CrewAI Python Adapter
Make CrewAI Flows compatible with the AG-UI Protocol.
What is AG-UI?
AG-UI is an open, lightweight, event-based protocol for standardizing AI Agent interactions with user interfaces. It enables agents to:
- Real-time streaming conversations
- Bidirectional state synchronization
- Frontend tool integration (Client Tools)
- Human-in-the-loop workflows
What does this package solve?
- Make CrewAI Flows support AG-UI protocol: Adapt CrewAI Flow instances to AG-UI compatible agents
- Event bridging: Convert CrewAI flow events to AG-UI events
- State management: Provides state converters and helpers for CopilotKit integration
Core Concepts
| Export | Description |
|---|---|
CrewAIAgent | Wraps CrewAI Flow instances as AG-UI compatible agents |
CopilotKitState | State model for CrewAI flows with AG-UI support |
copilotkit_stream | Streaming helper for LiteLLM responses |
crewai_prepare_inputs | Convert AG-UI inputs to CrewAI format |
Works with
| Package | Purpose |
|---|---|
cloudbase-agent-server | Deploy agents as AG-UI compatible HTTP services |
crewai | CrewAI flow framework |
litellm | Multi-provider LLM integration |
Architecture Diagram
Installation
pip install cloudbase-agent-crewai cloudbase-agent-server crewai litellm
Quick Start
1. Create CrewAI Flow
# agent.py
import os
from dotenv import load_dotenv
from crewai.flow.flow import Flow, start
from crewai.flow.persistence import persist
from litellm import completion
load_dotenv()
from cloudbase_agent.crewai import CopilotKitState, copilotkit_stream, CrewAIAgent
@persist()
class ChatFlow(Flow[CopilotKitState]):
"""Conversational chat flow using CrewAI."""
@start()
async def chat(self) -> None:
"""Process chat messages and generate streaming responses."""
system_prompt = "You are a helpful assistant."
try:
# Prepare completion parameters
completion_params = {
"model": f"openai/{os.getenv('OPENAI_MODEL', 'gpt-4o-mini')}",
"messages": [
{"role": "system", "content": system_prompt},
*self.state.messages
],
"stream": True,
}
# Add tools if available
if self.state.copilotkit.actions:
completion_params["tools"] = [*self.state.copilotkit.actions]
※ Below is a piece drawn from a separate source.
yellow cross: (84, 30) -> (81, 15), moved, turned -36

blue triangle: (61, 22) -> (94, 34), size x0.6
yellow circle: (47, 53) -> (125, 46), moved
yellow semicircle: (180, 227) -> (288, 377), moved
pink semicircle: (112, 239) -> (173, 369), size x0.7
completion_params["parallel_tool_calls"] = False
# Stream response using copilotkit_stream wrapper
response = await copilotkit_stream(completion(**completion_params))
message = response.choices[0].message
# Append to conversation history
self.state.messages.append(message)
except Exception as e:
print(f"[CrewAI Flow Chat] {e}")
def build_workflow():
"""Build and return a new chat workflow instance."""
return ChatFlow()
# Export create_agent function
def create_agent():
flow = build_workflow()
agent = CrewAIAgent(
name="ChatBot",
description="A helpful conversational assistant",
flow=flow,
)
return {"agent": agent}
2. Deploy as HTTP Service
# server.py
from cloudbase_agent.server import AgentServiceApp
from agent import create_agent
# One-line deployment
AgentServiceApp().run(create_agent, port=9000)
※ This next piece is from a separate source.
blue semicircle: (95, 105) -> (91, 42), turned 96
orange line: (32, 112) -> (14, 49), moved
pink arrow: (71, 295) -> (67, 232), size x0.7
3. Configure Environment Variables
Create a .env file:
OPENAI_API_KEY=your-api-key
OPENAI_BASE_URL=https://api.deepseek.com/v1
OPENAI_MODEL=deepseek-chat
4. Start Service
python server.py
For complete project configuration (dependencies, etc.), see the example project.
API Reference
CrewAIAgent
Wraps CrewAI Flow instances as AG-UI compatible agents.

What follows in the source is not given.